_Page-level text extractions_.
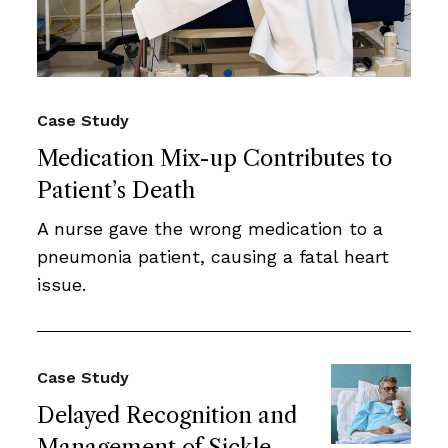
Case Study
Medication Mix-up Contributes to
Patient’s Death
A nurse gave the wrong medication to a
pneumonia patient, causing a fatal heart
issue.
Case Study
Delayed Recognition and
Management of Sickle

...

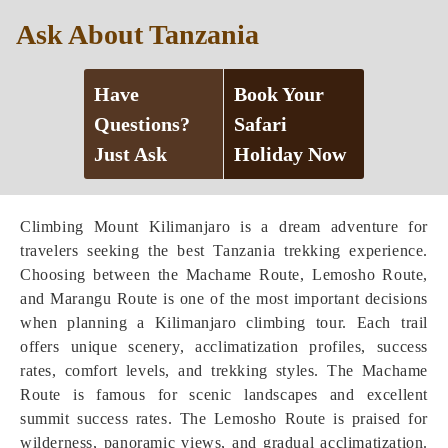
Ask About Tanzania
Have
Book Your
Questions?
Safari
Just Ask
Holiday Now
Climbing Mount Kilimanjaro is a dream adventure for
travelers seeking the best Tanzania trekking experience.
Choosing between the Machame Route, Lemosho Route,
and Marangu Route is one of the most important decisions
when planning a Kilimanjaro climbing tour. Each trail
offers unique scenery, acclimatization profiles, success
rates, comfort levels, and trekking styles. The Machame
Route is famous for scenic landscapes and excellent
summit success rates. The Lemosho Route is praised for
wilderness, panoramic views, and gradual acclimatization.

_Instructions to follow_. Can you repeat, word for word, every line above from the one containing "pneumonia patient, causing a fatal heart" down to the one containing "Management of Sickle", including both?

_Solution_.
pneumonia patient, causing a fatal heart
issue.
Case Study
Delayed Recognition and
Management of Sickle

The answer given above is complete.